Sunday, February 1, 2009

N C Wyeth and Grandson Both Die on Tracks


When do you know a train is approaching? Amazingly, the time between when you hear, see, or feel a train's approach and when it crosses your path can be so short that you don't have the time to react. Whatever happened that sunlit morning in Pennsylvania, both N C Wyeth and his grandson Newell, who had yet to turn four, died in the crash. Newell was Nathaniel (N C's son) and Caroline Wyeth's second born child. The first had also died but in that child's case shortly after birth. Newell had become the cornerstone of N C's life when he wasn't painting. Every morning N C would pick Newell up and take him on his round of errands. They had stopped at least one other time that morning to look at the beauty of the countryside.

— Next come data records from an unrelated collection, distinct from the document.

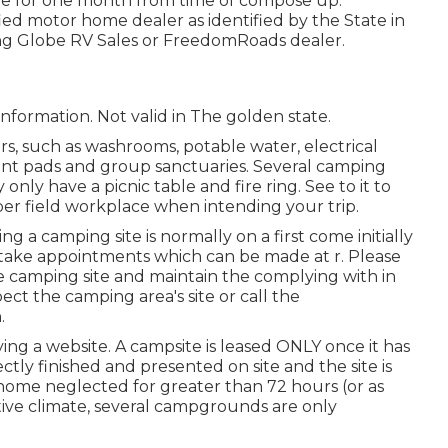
ate for one month from time of compose up.
ied motor home dealer as identified by the State in
ing Globe RV Sales or FreedomRoads dealer.
 information. Not valid in The golden state.
s, such as washrooms, potable water, electrical
tent pads and group sanctuaries. Several camping
only have a picnic table and fire ring. See to it to
per field workplace when intending your trip.
ng a camping site is normally on a first come initially
es take appointments which can be made at
r
. Please
he camping site and maintain the complying with in
ect the camping area's site or call the
.
ing a website. A campsite is leased ONLY once it has
tly finished and presented on site and the site is
home neglected for greater than 72 hours (or as
ative climate, several campgrounds are only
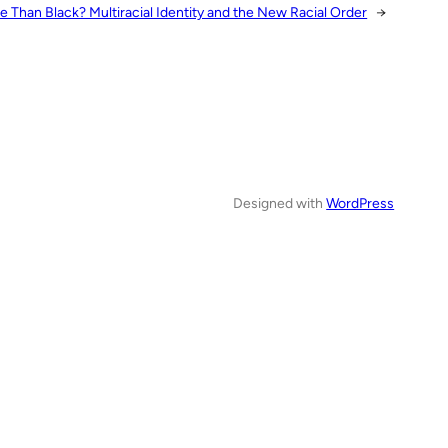
e Than Black? Multiracial Identity and the New Racial Order
→
Designed with
WordPress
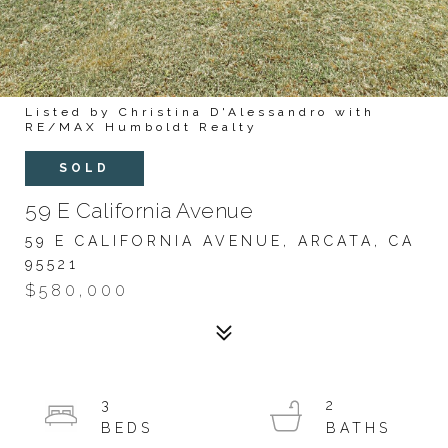
Listed by Christina D'Alessandro with
RE/MAX Humboldt Realty
SOLD
59 E California Avenue
59 E CALIFORNIA AVENUE, ARCATA, CA
95521
$580,000
3
2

The happenings of that morning and the intrigue going on in the Wyeth family at the time make Wyeth's life loom large as do his canvases. It's all very gothic and well documented in David Michaelis' biography of N C published in 1998. Having been "trapped" in a car myself when a locomotive has approached, I can only hope that young Newell was unaware of the steam engine as it hurtled towards the car.

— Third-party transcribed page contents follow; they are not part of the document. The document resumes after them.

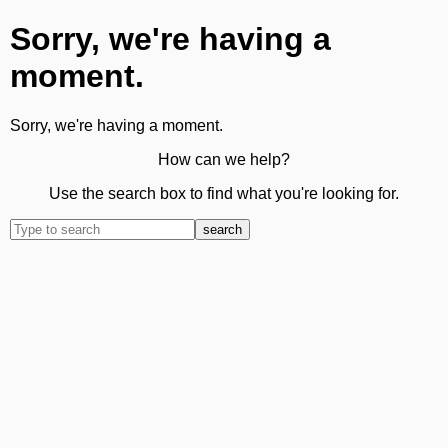
Sorry, we're having a
moment.
Sorry, we're having a moment.
How can we help?
Use the search box to find what you're looking for.
search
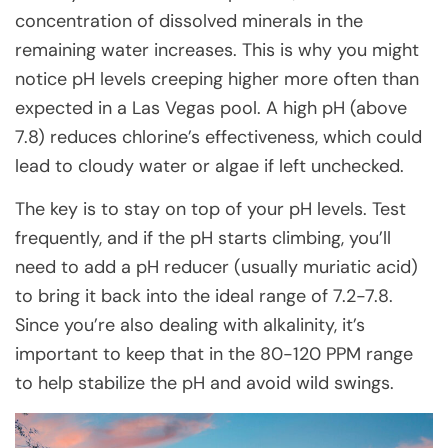
concentration of dissolved minerals in the
remaining water increases. This is why you might
notice pH levels creeping higher more often than
expected in a Las Vegas pool. A high pH (above
7.8) reduces chlorine’s effectiveness, which could
lead to cloudy water or algae if left unchecked.
The key is to stay on top of your pH levels. Test
frequently, and if the pH starts climbing, you’ll
need to add a pH reducer (usually muriatic acid)
to bring it back into the ideal range of 7.2-7.8.
Since you’re also dealing with alkalinity, it’s
important to keep that in the 80-120 PPM range
to help stabilize the pH and avoid wild swings.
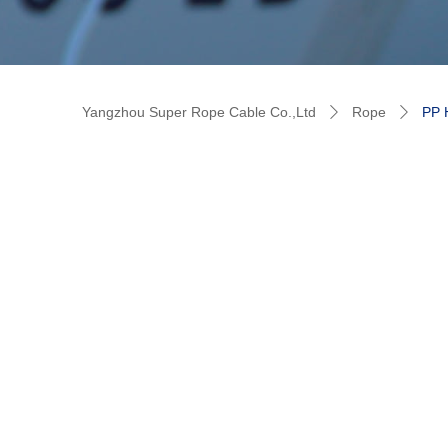
Yangzhou Super Rope Cable Co.,Ltd
Rope
PP
ꄲ
ꄲ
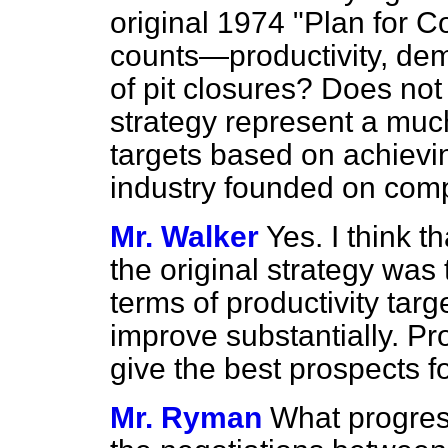
original 1974 "Plan for C
counts—productivity, de
of pit closures? Does no
strategy represent a much
targets based on achievi
industry founded on compe
Mr. Walker
Yes. I think th
the original strategy was 
terms of productivity targe
improve substantially. Pr
give the best prospects fo
Mr. Ryman
What progres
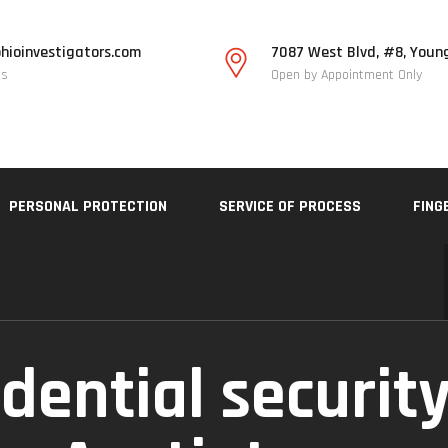
hioinvestigators.com
7087 West Blvd, #8, Youn
Us
Open by Appointment Only
PERSONAL PROTECTION
SERVICE OF PROCESS
FING
dential security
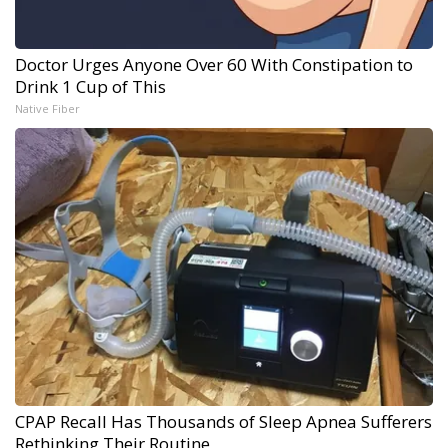
Doctor Urges Anyone Over 60 With Constipation to
Drink 1 Cup of This
Native Fiber
CPAP Recall Has Thousands of Sleep Apnea Sufferers
Rethinking Their Routine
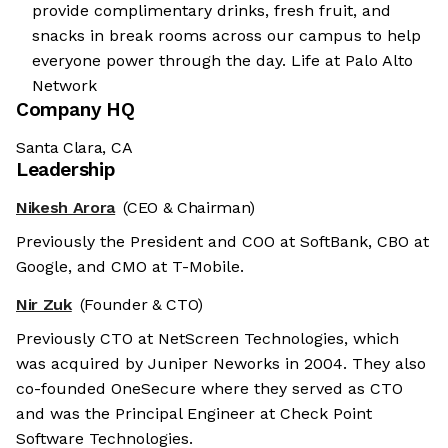
provide complimentary drinks, fresh fruit, and
snacks in break rooms across our campus to help
everyone power through the day. Life at Palo Alto
Network
Company HQ
Santa Clara, CA
Leadership
Nikesh Arora
(CEO & Chairman)
Previously the President and COO at SoftBank, CBO at
Google, and CMO at T-Mobile.
Nir Zuk
(Founder & CTO)
Previously CTO at NetScreen Technologies, which
was acquired by Juniper Neworks in 2004. They also
co-founded OneSecure where they served as CTO
and was the Principal Engineer at Check Point
Software Technologies.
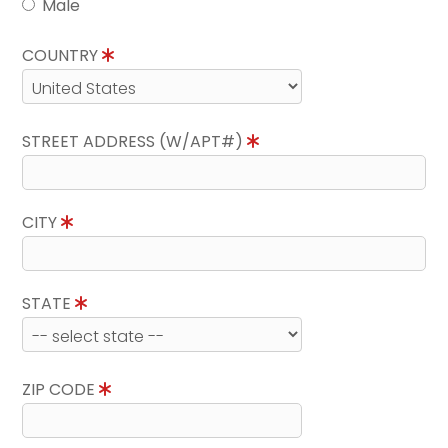
Male
COUNTRY
STREET ADDRESS (W/APT#)
CITY
STATE
ZIP CODE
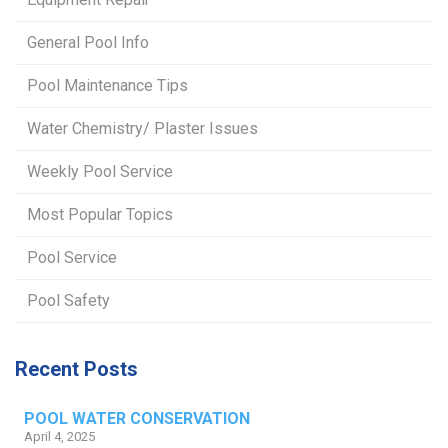
General Pool Info
Pool Maintenance Tips
Water Chemistry/ Plaster Issues
Weekly Pool Service
Most Popular Topics
Pool Service
Pool Safety
Recent Posts
POOL WATER CONSERVATION
April 4, 2025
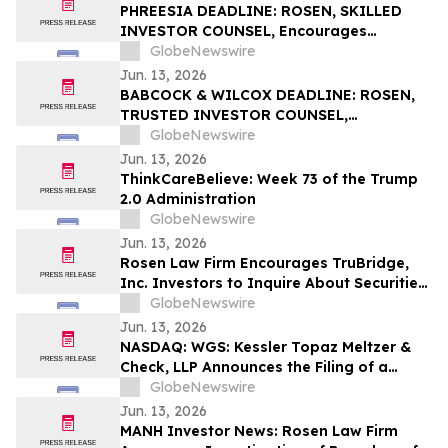
PHREESIA DEADLINE: ROSEN, SKILLED
INVESTOR COUNSEL, Encourages
Phreesia, Inc. Investors to Secure Counsel
GlobeNewswire
Before Important Deadline in Securities
Jun. 13, 2026
Class Action - PHR
BABCOCK & WILCOX DEADLINE: ROSEN,
TRUSTED INVESTOR COUNSEL,
Encourages Babcock & Wilcox
GlobeNewswire
Enterprises, Inc. Investors to Secure
Jun. 13, 2026
Counsel Before Important June 15
ThinkCareBelieve: Week 73 of the Trump
Deadline in Securities Class Action - BW
2.0 Administration
GlobeNewswire
Jun. 13, 2026
Rosen Law Firm Encourages TruBridge,
Inc. Investors to Inquire About Securities
Class Action Investigation – TBRG
GlobeNewswire
Jun. 13, 2026
NASDAQ: WGS: Kessler Topaz Meltzer &
Check, LLP Announces the Filing of a
Securities Fraud Class Action Lawsuit
GlobeNewswire
Against GeneDx Holdings Corp. (WGS)
Jun. 13, 2026
MANH Investor News: Rosen Law Firm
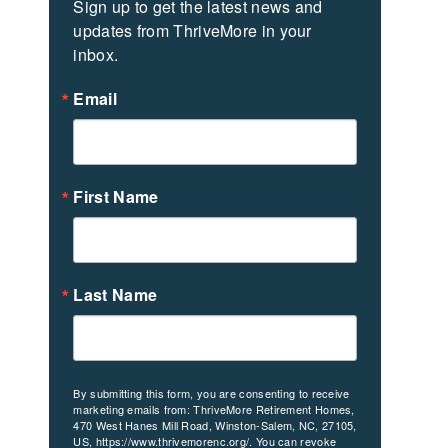
Sign up to get the latest news and 
updates from ThriveMore in your 
inbox.
Email
First Name
Last Name
By submitting this form, you are consenting to receive
marketing emails from: ThriveMore Retirement Homes,
470 West Hanes Mill Road, Winston-Salem, NC, 27105,
US, https://www.thrivemorenc.org/. You can revoke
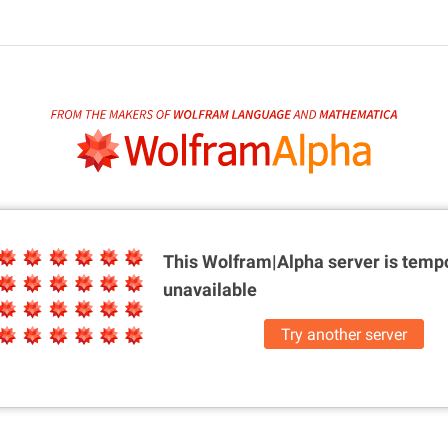
This Wolfram|Alpha server is
tempo
unavailable
Try another server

Caroline Wyeth had written many poems in her life including this one sometime after the death of her first baby.


A Child Is Born

The mind cannot accept a wound
too deep upon the heart.
When tragedy with cutting knife
descends, the two must part.
The heart to stagger on alone,
unsuccored and unseen,
'Till time at last comes to her side
her painful wound to clea
n.

Perhaps those words were of comfort to her with this second tragedy, the death of both her young son and her father-in-law/confidant, N C. Wyeth.